Today, the domaine extends to just over 20 hectares of vines - 17 of which are planted with Syrah and the balance being Marsanne and Roussanne. The principal estate Syrah is made from whole-bunch fruit (with stems) and is vinified in stainless steel tanks and then raised in vat and barrel prior to fastidious blending and bottling. It drinks well on its youthful fruit and has consequently garnered a loyal following in restaurants (which account for a significant proportion of domestic sales). Redolent of black forest fruit with a dark purple colour, fresh acidity, peppery undertones and supple tannins, it can support 5 to 10+ years bottle age and pairs well with red meat and mushroom dishes. In favourable vintages, a denser, more concentrated patron's cuvée of red Crozes-Hermitage 'La Guiraude' is produced. It doesn't emanate from a distinct parcel of vines, rather is a blend from 'better' barrels so has much the same characteristics as the principal wine but it is more gastronomic and can be cellared for at least a decade or more. Not to be overlooked is the estate's excellent white wine which is made from a blend of 80% Marsanne and 20% Roussanne that are raised in vat and 600 litre demi-muids and is bottled under screwcap to conserve freshness. With uplifting apricot and white peach scents and flavours and nervy mineral notes, it is best enjoyed in its first 3 years and makes a fine partner to seafood and poultry.

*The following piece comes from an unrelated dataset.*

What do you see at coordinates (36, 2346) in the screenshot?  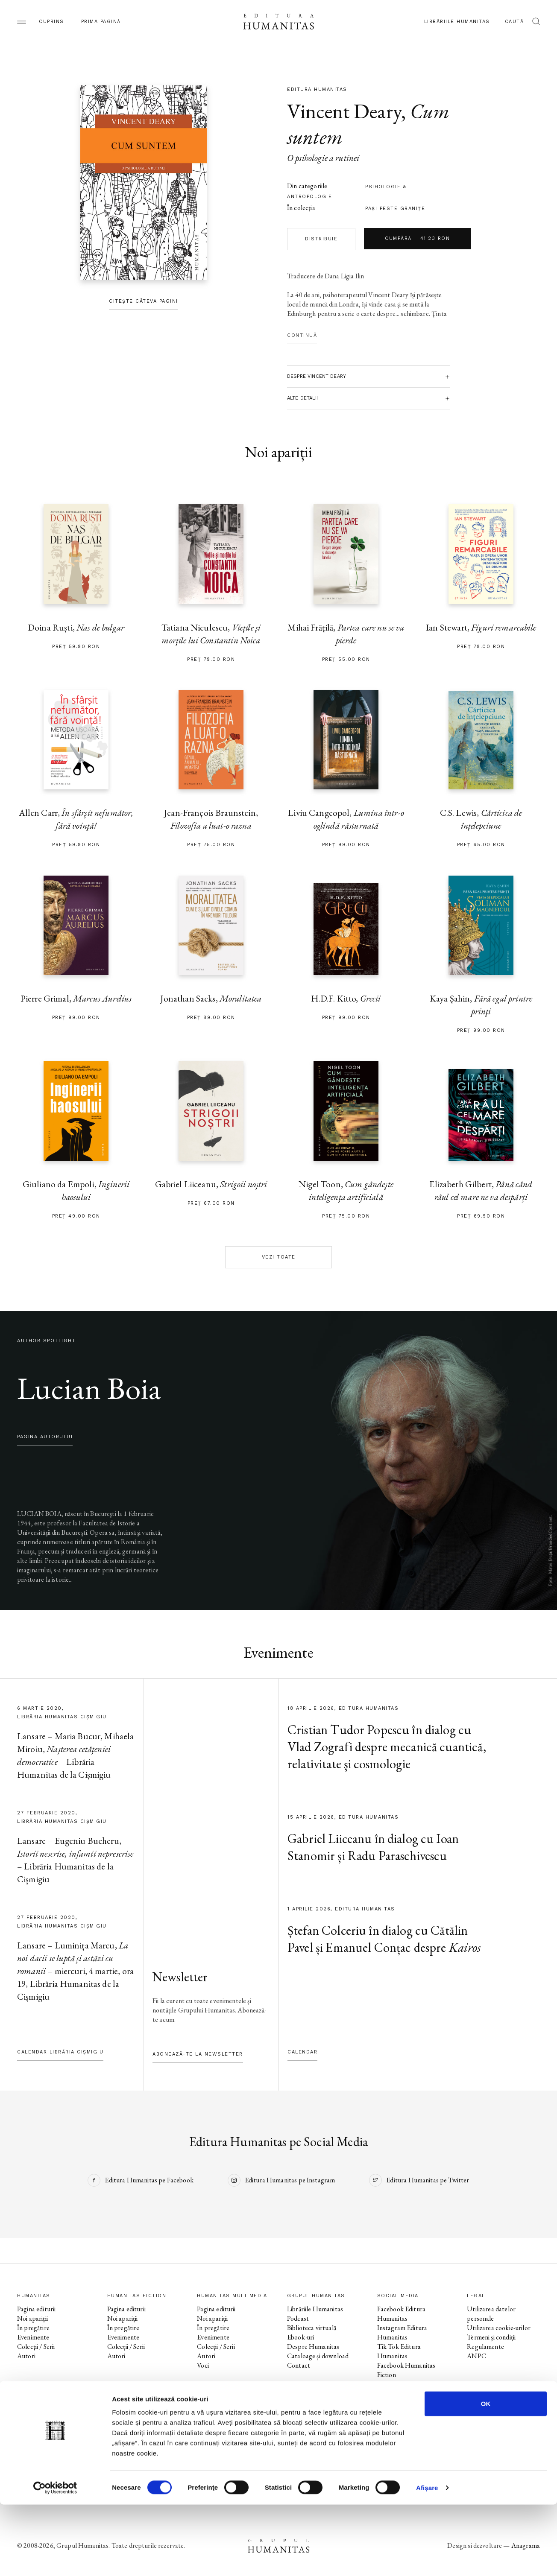 I see `Colecții / Serii` at bounding box center [36, 2346].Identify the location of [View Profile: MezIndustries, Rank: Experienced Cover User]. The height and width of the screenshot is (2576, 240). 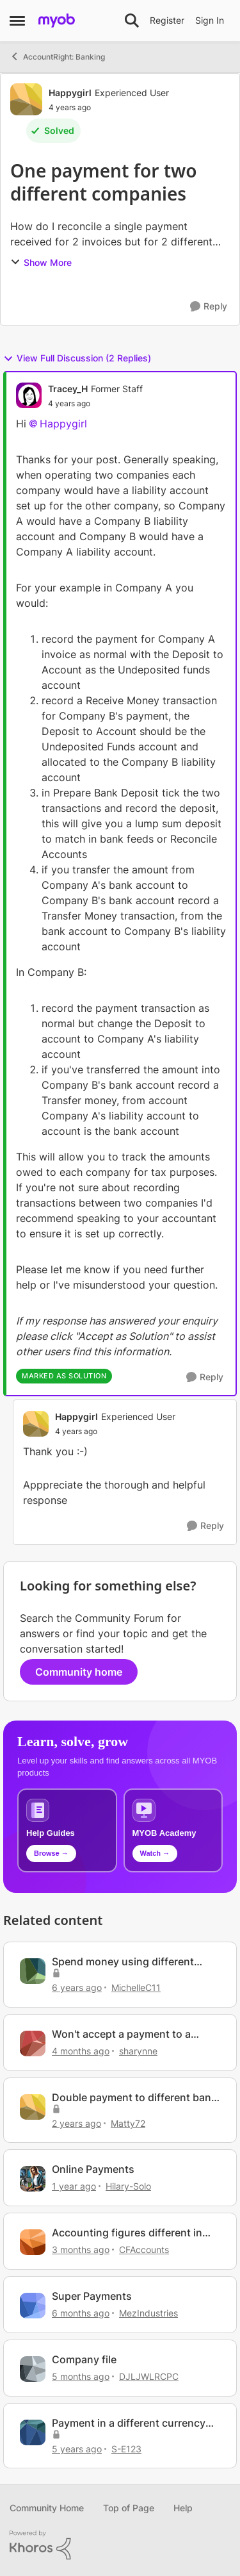
(32, 2305).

Alain's eldest son Maxime also cultivates a neighbouring parcel of vines with his business partner Thomas Schmittel. Known as 'Domaine des Lises', its grapes are vinified chez Graillot but are bottled under their own labels. A forward-drinking bottling of red Crozes-Hermitage 'Equinoxe' was originally conceived to help cash-flow but enjoys a loyal following by people who appreciate value for money and its bright red fruit palate and spicy undertones. A senior bottling, called simply 'Domaine des Lises' has fuller fruit, a wealth of dark berry flavours, supple tannins and a fresh finish.
Not to be overlooked here is the excellent négociant 'J-L Chave Sélection' bottling of Crozes-Hermitage 'Silène'. With a limpid aubergine hue, dark cherry scents and core of briary fruit over fine-grained tannins, it is a versatile crowd-pleaser that can be enjoyed from release if decanted.